START INFORMATION PROVIDED
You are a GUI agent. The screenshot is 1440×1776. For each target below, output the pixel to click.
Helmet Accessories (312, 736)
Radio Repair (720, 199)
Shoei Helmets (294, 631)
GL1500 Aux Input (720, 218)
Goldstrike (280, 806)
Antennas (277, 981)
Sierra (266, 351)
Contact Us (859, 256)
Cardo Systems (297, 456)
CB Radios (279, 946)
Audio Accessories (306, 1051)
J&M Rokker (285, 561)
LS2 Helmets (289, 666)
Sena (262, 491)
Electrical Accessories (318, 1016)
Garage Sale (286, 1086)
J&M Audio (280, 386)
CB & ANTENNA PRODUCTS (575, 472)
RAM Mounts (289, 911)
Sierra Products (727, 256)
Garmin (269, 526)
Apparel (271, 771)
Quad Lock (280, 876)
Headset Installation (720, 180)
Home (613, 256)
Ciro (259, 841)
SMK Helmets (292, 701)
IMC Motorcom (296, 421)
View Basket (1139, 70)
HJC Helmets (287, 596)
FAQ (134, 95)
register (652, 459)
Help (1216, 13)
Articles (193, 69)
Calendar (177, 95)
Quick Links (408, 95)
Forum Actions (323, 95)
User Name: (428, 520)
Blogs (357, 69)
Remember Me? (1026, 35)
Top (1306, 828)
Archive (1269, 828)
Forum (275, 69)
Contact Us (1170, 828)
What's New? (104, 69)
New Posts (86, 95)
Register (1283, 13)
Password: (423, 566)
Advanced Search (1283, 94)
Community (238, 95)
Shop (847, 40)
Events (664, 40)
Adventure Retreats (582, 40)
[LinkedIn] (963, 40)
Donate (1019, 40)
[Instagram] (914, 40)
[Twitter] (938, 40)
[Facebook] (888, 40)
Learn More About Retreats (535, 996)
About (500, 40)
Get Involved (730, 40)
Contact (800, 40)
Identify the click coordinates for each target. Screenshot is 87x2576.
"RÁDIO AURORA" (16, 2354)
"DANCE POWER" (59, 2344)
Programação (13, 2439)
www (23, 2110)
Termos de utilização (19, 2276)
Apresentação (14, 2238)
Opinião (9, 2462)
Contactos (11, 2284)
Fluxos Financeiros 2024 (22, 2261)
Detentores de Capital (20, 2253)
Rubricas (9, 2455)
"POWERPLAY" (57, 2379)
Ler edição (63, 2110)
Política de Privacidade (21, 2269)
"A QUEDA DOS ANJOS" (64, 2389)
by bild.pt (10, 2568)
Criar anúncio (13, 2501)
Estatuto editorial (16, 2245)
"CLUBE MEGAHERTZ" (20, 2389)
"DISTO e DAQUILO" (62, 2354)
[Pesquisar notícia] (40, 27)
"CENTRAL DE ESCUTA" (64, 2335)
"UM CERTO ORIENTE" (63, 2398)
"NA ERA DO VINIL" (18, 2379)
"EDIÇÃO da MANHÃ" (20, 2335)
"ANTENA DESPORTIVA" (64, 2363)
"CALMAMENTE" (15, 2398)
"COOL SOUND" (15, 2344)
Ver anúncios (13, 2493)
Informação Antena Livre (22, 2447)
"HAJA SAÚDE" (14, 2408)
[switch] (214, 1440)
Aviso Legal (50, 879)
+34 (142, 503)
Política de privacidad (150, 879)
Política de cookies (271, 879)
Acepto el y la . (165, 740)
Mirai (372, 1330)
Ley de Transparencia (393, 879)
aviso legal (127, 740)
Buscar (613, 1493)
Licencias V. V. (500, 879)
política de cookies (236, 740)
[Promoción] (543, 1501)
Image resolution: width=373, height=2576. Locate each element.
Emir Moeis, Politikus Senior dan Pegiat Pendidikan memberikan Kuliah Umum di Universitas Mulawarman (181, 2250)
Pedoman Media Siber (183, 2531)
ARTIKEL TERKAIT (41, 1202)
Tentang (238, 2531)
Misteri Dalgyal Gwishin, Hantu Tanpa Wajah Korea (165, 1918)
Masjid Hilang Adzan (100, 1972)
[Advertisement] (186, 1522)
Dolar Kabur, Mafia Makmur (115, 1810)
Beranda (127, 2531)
END INFORMATION PROVIDED
## [WHAT IS NEEDED]
The lines above from the one with "GL1500 Aux Input (720, 218)" through the one with "Apparel (271, 771)" are to be duplicated exactly, ends included, with nothing added.

## [WRITTEN ANSWER]
GL1500 Aux Input (720, 218)
Goldstrike (280, 806)
Antennas (277, 981)
Sierra (266, 351)
Contact Us (859, 256)
Cardo Systems (297, 456)
CB Radios (279, 946)
Audio Accessories (306, 1051)
J&M Rokker (285, 561)
LS2 Helmets (289, 666)
Sena (262, 491)
Electrical Accessories (318, 1016)
Garage Sale (286, 1086)
J&M Audio (280, 386)
CB & ANTENNA PRODUCTS (575, 472)
RAM Mounts (289, 911)
Sierra Products (727, 256)
Garmin (269, 526)
Apparel (271, 771)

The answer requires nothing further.